Bundesamt für Sicherheit in der Informationstechnik

G 3.116 Fehlende Zeitsynchronisation bei der Protokolldatenauswertung

Wenn in einem Informationsverbund die Zeit nicht auf allen IT-Systemen synchronisiert wird, können die Protokolldaten unter Umständen nicht miteinander verglichen werden, da die unterschiedlichen Zeitstempel von Ereignissen keine gemeinsame Basis aufweisen. So kann beispielsweise die Korrelation einer Regelverletzung bei einem Sicherheitsgateway (Firewall) mit fehlgeschlagenen Anmeldeversuchen missglücken. Diese Gefahr besteht besonders, wenn eine zentrale Protokollierung eingesetzt wird. Ohne gemeinsame Zeitbasis sind Meldungen von unterschiedlichen IT -Systemen nicht miteinander korrelierbar.

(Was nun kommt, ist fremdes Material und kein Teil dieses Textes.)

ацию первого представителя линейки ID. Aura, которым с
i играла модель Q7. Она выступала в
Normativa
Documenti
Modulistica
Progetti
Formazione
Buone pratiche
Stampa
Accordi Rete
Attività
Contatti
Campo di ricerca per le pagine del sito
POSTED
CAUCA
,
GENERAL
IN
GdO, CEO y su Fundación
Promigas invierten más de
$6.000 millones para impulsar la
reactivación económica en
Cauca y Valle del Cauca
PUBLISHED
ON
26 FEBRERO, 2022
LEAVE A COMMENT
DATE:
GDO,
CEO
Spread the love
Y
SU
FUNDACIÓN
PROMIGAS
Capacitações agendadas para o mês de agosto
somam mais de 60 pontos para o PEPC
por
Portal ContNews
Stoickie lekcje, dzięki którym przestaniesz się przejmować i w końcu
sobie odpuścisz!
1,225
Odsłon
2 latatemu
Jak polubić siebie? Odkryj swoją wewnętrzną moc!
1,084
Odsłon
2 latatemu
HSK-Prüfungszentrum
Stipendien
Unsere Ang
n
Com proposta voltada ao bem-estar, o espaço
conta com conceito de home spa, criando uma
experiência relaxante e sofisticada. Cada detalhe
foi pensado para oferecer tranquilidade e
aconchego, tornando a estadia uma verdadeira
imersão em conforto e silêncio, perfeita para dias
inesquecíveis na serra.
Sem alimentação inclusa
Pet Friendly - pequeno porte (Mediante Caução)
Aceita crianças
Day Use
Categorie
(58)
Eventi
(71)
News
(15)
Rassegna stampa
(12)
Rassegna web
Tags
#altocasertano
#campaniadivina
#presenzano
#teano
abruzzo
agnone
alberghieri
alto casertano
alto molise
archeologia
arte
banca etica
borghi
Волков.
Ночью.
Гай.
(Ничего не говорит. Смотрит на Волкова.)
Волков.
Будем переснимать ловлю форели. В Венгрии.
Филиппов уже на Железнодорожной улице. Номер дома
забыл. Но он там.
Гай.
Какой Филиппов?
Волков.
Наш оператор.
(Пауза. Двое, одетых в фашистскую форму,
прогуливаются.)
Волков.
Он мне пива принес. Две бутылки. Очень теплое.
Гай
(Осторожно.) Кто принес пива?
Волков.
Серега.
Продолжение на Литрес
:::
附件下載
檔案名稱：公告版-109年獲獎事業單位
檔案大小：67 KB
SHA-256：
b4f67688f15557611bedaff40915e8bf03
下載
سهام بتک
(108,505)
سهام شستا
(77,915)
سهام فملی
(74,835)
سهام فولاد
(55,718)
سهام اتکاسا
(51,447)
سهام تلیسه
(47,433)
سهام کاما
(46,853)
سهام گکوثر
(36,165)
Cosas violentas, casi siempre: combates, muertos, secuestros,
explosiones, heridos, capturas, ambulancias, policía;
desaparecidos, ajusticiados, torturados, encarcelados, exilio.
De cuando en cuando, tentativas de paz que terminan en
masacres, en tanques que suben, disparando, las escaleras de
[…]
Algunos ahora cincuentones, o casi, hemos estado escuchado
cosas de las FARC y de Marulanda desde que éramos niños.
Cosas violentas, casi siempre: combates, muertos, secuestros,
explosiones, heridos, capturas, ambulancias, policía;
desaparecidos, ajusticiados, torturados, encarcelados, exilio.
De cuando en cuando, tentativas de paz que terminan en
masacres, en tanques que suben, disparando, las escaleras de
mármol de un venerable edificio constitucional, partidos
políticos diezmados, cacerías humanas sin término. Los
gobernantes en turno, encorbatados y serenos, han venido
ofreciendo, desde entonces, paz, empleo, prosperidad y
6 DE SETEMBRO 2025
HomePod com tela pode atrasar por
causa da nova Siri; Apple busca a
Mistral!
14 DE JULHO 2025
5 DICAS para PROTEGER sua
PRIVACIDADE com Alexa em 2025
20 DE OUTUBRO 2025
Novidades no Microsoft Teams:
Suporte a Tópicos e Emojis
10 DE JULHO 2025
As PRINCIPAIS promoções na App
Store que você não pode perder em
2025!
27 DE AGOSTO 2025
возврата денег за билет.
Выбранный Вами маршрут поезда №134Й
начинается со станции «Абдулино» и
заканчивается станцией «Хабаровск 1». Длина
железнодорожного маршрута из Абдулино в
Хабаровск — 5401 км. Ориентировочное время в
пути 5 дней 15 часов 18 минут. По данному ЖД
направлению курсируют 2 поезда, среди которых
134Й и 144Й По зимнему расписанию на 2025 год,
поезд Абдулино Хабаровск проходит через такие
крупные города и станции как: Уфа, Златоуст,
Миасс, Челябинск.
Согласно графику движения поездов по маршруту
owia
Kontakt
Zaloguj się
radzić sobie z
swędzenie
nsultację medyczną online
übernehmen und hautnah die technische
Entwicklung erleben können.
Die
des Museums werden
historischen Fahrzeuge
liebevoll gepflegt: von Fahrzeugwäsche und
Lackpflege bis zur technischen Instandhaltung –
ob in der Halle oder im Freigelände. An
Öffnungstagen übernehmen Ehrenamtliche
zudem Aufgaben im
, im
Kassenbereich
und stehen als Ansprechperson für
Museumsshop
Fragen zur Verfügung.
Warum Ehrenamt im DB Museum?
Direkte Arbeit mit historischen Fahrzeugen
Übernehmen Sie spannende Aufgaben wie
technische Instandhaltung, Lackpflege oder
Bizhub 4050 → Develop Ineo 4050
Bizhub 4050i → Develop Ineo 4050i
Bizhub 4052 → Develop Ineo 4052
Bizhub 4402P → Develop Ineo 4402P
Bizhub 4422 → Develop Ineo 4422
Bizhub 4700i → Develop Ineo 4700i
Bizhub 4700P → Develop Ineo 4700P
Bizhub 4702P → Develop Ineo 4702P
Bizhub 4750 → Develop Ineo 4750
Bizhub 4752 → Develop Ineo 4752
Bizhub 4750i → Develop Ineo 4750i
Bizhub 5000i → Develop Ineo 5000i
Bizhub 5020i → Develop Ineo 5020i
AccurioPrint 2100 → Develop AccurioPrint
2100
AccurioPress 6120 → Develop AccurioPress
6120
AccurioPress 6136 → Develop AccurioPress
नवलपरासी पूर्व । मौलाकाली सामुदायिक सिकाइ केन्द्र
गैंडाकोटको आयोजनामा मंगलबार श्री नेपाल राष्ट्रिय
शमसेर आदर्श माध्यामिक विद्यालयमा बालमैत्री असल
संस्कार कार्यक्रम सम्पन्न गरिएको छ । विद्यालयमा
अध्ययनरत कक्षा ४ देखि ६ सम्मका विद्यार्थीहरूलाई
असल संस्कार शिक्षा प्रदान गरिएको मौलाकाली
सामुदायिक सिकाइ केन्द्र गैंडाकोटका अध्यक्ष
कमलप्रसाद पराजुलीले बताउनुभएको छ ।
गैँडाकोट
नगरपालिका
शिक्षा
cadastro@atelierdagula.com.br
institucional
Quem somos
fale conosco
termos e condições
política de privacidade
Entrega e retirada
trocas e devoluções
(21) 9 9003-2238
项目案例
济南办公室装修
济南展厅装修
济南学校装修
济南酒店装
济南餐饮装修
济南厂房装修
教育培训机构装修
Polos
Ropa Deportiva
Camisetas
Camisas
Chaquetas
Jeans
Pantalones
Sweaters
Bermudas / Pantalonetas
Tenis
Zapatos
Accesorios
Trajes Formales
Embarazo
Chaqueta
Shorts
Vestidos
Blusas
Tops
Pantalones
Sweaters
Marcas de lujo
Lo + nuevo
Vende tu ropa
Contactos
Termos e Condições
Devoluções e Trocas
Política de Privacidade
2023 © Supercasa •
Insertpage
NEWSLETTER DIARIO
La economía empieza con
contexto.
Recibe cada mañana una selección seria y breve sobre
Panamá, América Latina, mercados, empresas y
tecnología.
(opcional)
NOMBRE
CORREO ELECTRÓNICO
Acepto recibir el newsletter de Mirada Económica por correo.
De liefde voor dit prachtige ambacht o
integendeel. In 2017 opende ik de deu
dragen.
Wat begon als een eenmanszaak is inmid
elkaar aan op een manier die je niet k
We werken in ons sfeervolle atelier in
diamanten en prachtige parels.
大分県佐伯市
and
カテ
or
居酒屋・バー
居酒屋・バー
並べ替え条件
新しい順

Die Zeit- und Datumseinstellungen bei einer Zeitstempelfunktion hängen sehr oft von der regionalen Einstellung ab. So wird beispielsweise im angelsächsischen Raum das Datum in der Schreibweise MM/DD/YYYY (Monat/Tag/Jahr, z. B. (05/09/2009) angegeben. Dies kann bei einer automatischen Auswertung, wie beispielsweise durch ein IT-Frühwarnsystem, zu Fehlinterpretationen führen.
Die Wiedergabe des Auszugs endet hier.